Oh, boy, is this true. I'll be the first to say I’m on the impatient side of the spectrum. Even though I’m not naturally a patient person, I had to force myself to develop more patience.
Nothing happens when you want it to happen. It happens when it’s supposed to fucking happen. No one can tell you when. No one has the crystal ball. Sometimes you want to throw the towel in because you feel like you’re working so hard, with results. Little do they know how close they really are.
It Applies Everywhere
Impatience with body transformations, impatience with your business growth, and impatience with your bench press. It applies everywhere. There’s no way to know or understand how long things will take to come to fruition. Every time I've felt like I was entitled to a certain goal, it eluded me even longer.
I know you know what I’m talking about. Maybe you have a 60-day lunge streak going at 400-800 meters. Maybe you’ve been working for X number of days to reach a specific money goal. Guess what? There’s NO time frame that says you’re entitled to receive this or that.
Back in the MP days I remember building the business early on. There were so many different things going on, and I was thinking, “Why aren’t we X?” I thought I deserved it, but the reality was that we weren’t “X” because there were many other things that needed to happen still. We weren’t entitled to a number just because we overcame a few obstacles.
Being consistently patient is hard. Take my shoulder, for example. It's been almost two years since I ruptured my supraspinatus. Being super impatient, the rehab process was even more frustrating because I knew the numbers I used to hit.

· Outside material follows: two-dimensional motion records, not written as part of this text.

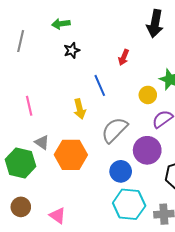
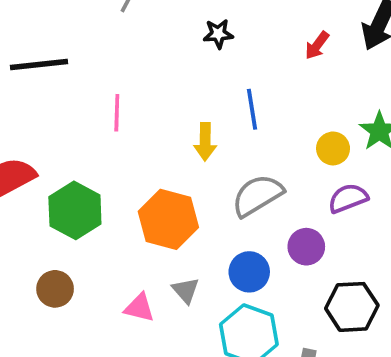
red arrow: (124, 57) -> (317, 45), moved
gray triangle: (42, 142) -> (186, 290), moved
purple circle: (147, 150) -> (306, 247), size x0.7
pink triangle: (57, 216) -> (139, 308), moved, turned -36

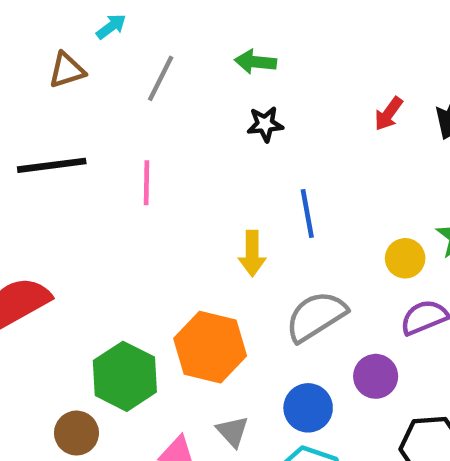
red arrow: (317, 45) -> (389, 114), moved
pink line: (117, 113) -> (146, 183), moved
green hexagon: (75, 210) -> (125, 376), moved

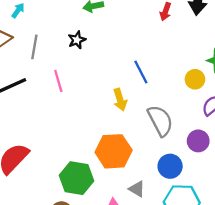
gray line: (161, 78) -> (34, 47), moved
black star: (265, 124) -> (77, 40), moved
gray semicircle: (316, 316) -> (160, 121), turned 112

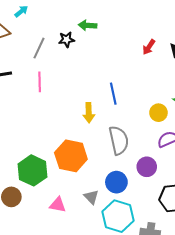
black star: (77, 40) -> (67, 40), moved
gray line: (34, 47) -> (39, 48), moved
gray triangle: (137, 189) -> (91, 197), moved

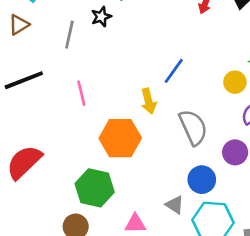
pink line: (40, 82) -> (81, 93), moved
blue line: (113, 94) -> (174, 71), turned 60
orange hexagon: (71, 156) -> (120, 138), moved

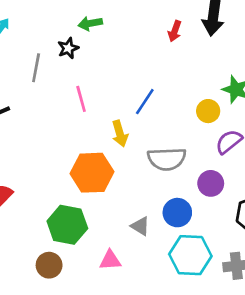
pink line: (81, 93) -> (81, 99), moved
gray semicircle: (193, 127) -> (167, 159), turned 114
gray triangle: (175, 205) -> (140, 226), moved

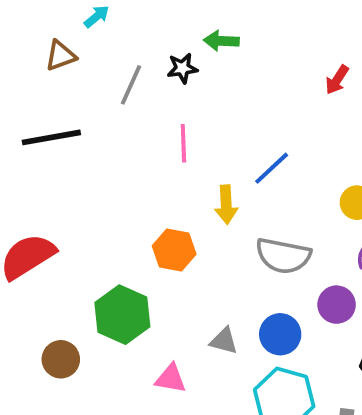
orange hexagon: (92, 173) -> (174, 250), size x0.7
gray triangle: (140, 226) -> (224, 341), turned -30
brown circle: (49, 265) -> (61, 359), moved

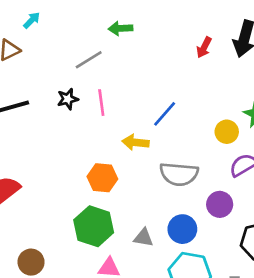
black star: (182, 68) -> (68, 99), moved
gray line: (131, 85) -> (89, 60), moved, turned 40
yellow arrow: (226, 205) -> (135, 142), turned 105
green hexagon: (122, 315) -> (94, 226), moved

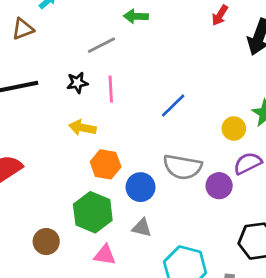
red arrow: (204, 47) -> (220, 15), moved
yellow arrow: (135, 142) -> (82, 128), moved
purple circle: (220, 204) -> (219, 186), moved
blue circle: (182, 229) -> (141, 187), moved
brown circle: (31, 262) -> (46, 242), moved

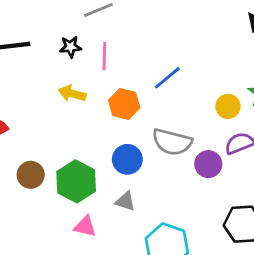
orange hexagon: (106, 164) -> (124, 104), moved
brown circle: (46, 242) -> (31, 175), moved

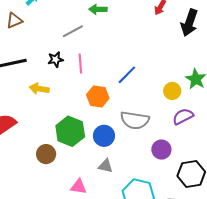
yellow arrow: (72, 94) -> (39, 89), moved
purple circle: (208, 164) -> (161, 150), moved
brown circle: (31, 175) -> (46, 154), moved
green hexagon: (76, 181) -> (70, 131), moved

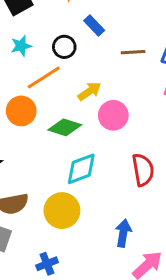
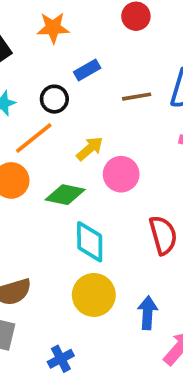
blue rectangle: (94, 25) -> (87, 70), turned -70
cyan diamond: (81, 169) -> (90, 242), turned -64
yellow circle: (62, 211) -> (94, 295), moved

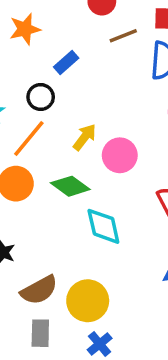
brown line: (137, 97) -> (123, 36), moved
green diamond: (65, 195) -> (70, 186), turned 36
yellow circle: (94, 295) -> (88, 301), moved

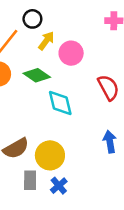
black circle: (41, 97) -> (32, 19), moved
gray rectangle: (40, 333) -> (30, 180), moved

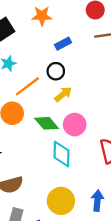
pink circle: (71, 53) -> (75, 125), moved
yellow circle: (50, 155) -> (61, 201), moved

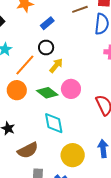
cyan diamond: (61, 154) -> (54, 123), moved

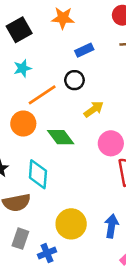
yellow arrow: (56, 65) -> (94, 109), moved
pink circle: (71, 89) -> (111, 143), moved
cyan diamond: (54, 123) -> (38, 174), moved

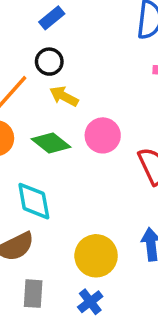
yellow arrow: (94, 109) -> (64, 96), moved, turned -102
pink circle: (111, 143) -> (103, 135), moved
blue cross: (47, 253) -> (90, 302), moved

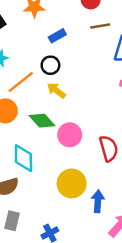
pink circle: (103, 135) -> (70, 135), moved
yellow circle: (96, 256) -> (72, 183), moved

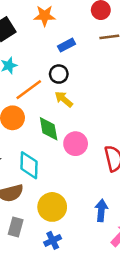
green diamond: (42, 121) -> (49, 129), turned 30
yellow circle: (72, 183) -> (52, 207), moved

I'm still optimistic because of my deep understanding of the body. I believe I can get back to my best all-time numbers… 320 pounds in the 181 class. I believe that it’s possible. So, it's one of those things where I was like, "Man, I feel like I should already be there." But then I realized, "You don't know anybody that's ever done this. You don't know anybody that ripped off their fucking supraspinatus and didn't get surgery and still competed and had a full pump in his pec." I’m not aware of anyone that has done it, so how would I know how long it’s going to take? I don’t.
I Don’t Know How to Quit
Could it take two years, three years, or four years? I don't really know. What I do know is that I don’t know how to quit. In my mind I have no other option other than learning to be more patient, learn from it, teach others, and continue to execute.
When I got the first cover of a magazine, it took me three times as long as I thought it was going to take. Once that first one hit, it turned into 13 total covers over a four-year period. It’s like a snowball. It's like I'm rolling this snowball up the hill with my team. Once it goes over the top, sometimes you can't stop it.
If you give up, you’ll never see the snowball go over the other side. Momentum is real. You can feel it. It’s not something that you can force. It all comes down to time involved.
So, are we all impatient? 1,000,000%. I'm as guilty as anyone else. But when you feel that impatience press up on you, try to force it the opposite way. Try to understand that it’s just time involved. If you are willing to do what is necessary for the period of time that it's going to take, then it will happen.